*Aim of the exercise:* Repeat all entries word for word; skip images.

(Collected data entries)
*** Block opens ***

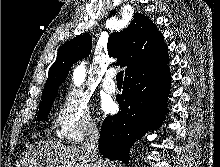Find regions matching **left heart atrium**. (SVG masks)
Masks as SVG:
<instances>
[{"mask_svg":"<svg viewBox=\"0 0 220 167\" xmlns=\"http://www.w3.org/2000/svg\"><path fill=\"white\" fill-rule=\"evenodd\" d=\"M114 102L111 98H104L101 101V109L105 114L111 113L114 110Z\"/></svg>","mask_w":220,"mask_h":167,"instance_id":"1","label":"left heart atrium"}]
</instances>
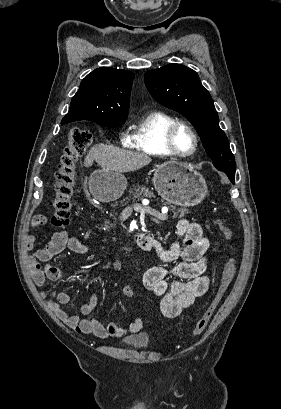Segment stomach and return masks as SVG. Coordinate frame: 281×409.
<instances>
[{
	"label": "stomach",
	"mask_w": 281,
	"mask_h": 409,
	"mask_svg": "<svg viewBox=\"0 0 281 409\" xmlns=\"http://www.w3.org/2000/svg\"><path fill=\"white\" fill-rule=\"evenodd\" d=\"M153 184L158 194L180 207H194L205 198L207 184L198 170H194L188 162L166 160L158 164L153 174ZM89 190L100 202L117 200L123 194L127 180L117 170H94L89 176Z\"/></svg>",
	"instance_id": "stomach-1"
}]
</instances>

*** Block closes ***

*Response:*
Find regions matching **left heart atrium**. (SVG masks)
Masks as SVG:
<instances>
[{"mask_svg":"<svg viewBox=\"0 0 220 167\" xmlns=\"http://www.w3.org/2000/svg\"><path fill=\"white\" fill-rule=\"evenodd\" d=\"M114 102L111 98H104L101 101V109L105 114L111 113L114 110Z\"/></svg>","mask_w":220,"mask_h":167,"instance_id":"1","label":"left heart atrium"}]
</instances>
Segment stomach and return masks as SVG. Coordinate frame: 281×409.
<instances>
[{
	"label": "stomach",
	"mask_w": 281,
	"mask_h": 409,
	"mask_svg": "<svg viewBox=\"0 0 281 409\" xmlns=\"http://www.w3.org/2000/svg\"><path fill=\"white\" fill-rule=\"evenodd\" d=\"M153 184L158 194L180 207H194L205 198L207 184L198 170H194L188 162L166 160L158 164L153 174ZM89 190L100 202L117 200L123 194L127 180L117 170H94L89 176Z\"/></svg>",
	"instance_id": "stomach-1"
}]
</instances>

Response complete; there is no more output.